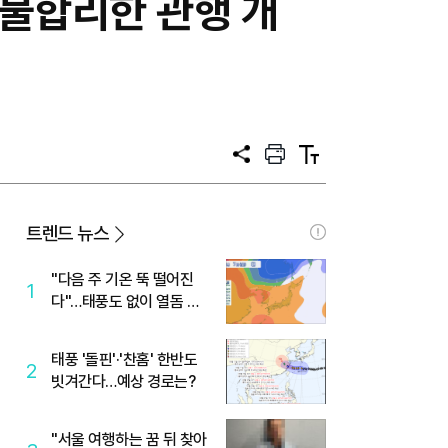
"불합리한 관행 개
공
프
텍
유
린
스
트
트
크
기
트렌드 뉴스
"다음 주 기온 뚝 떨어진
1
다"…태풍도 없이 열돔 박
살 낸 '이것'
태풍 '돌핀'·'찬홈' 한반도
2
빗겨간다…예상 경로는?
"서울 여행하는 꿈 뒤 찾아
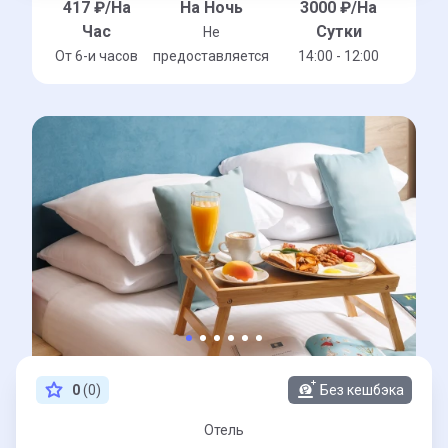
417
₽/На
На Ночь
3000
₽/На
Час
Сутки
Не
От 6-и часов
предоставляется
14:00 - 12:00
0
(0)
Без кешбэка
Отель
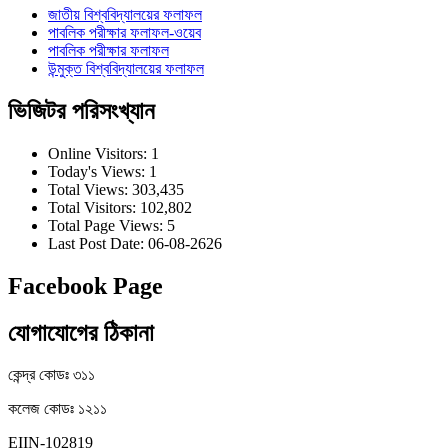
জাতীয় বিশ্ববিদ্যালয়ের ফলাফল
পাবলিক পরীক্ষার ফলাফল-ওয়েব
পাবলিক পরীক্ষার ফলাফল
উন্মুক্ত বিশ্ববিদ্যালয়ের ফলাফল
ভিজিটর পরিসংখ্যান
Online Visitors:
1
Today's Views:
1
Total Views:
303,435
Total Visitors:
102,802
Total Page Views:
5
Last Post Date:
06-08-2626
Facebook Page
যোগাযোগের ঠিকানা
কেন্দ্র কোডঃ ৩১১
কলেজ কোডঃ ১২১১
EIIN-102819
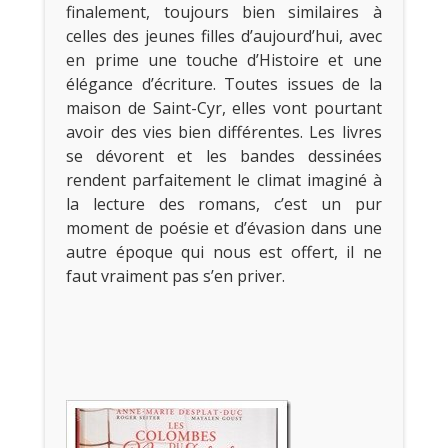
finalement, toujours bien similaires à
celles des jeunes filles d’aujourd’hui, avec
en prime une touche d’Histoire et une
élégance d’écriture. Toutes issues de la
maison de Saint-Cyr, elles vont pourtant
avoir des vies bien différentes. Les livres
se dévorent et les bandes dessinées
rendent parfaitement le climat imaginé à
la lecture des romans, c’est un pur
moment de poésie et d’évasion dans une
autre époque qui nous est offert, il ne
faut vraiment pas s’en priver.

* * *

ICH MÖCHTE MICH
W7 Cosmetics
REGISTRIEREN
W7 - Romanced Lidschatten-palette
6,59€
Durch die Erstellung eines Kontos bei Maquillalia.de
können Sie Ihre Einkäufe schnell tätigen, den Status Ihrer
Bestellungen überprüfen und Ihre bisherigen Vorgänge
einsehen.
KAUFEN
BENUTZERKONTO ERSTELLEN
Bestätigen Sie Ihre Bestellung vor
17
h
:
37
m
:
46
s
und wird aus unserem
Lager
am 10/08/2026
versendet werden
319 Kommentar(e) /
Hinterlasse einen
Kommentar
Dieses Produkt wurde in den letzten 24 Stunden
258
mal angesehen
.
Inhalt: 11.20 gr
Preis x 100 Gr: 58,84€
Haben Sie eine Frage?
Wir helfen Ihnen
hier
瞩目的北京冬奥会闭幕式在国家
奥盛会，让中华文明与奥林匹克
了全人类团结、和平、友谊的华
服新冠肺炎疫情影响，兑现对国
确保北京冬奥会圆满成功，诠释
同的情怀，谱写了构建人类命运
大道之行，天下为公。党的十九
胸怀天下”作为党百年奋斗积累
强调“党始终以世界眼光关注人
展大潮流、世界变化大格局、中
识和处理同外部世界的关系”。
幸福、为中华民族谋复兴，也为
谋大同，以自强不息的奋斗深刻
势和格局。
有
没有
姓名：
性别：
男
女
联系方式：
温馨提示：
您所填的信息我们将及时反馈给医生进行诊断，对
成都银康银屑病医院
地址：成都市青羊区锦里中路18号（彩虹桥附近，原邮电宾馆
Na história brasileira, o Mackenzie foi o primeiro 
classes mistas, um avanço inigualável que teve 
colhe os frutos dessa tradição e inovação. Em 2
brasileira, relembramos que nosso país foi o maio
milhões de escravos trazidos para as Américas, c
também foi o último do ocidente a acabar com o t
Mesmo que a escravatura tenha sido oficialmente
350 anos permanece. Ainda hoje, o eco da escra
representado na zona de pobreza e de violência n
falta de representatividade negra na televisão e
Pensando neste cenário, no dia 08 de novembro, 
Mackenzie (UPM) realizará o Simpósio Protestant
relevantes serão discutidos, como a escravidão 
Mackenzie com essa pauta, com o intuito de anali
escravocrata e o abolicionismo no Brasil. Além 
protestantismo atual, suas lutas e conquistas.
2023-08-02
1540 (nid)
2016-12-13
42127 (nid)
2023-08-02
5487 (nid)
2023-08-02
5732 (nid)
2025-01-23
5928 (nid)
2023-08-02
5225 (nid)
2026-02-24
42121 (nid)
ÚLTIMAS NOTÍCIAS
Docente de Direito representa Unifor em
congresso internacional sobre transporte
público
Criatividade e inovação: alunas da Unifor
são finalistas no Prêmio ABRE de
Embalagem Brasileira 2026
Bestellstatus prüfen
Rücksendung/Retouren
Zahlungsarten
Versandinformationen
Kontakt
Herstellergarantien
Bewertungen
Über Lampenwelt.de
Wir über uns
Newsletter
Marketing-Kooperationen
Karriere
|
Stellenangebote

PROMPT => Each line above with the string "Mackenzie" in it should be located and copied.

TASK ANSWER =>
Na história brasileira, o Mackenzie foi o primeiro 
Mackenzie (UPM) realizará o Simpósio Protestant
Mackenzie com essa pauta, com o intuito de anali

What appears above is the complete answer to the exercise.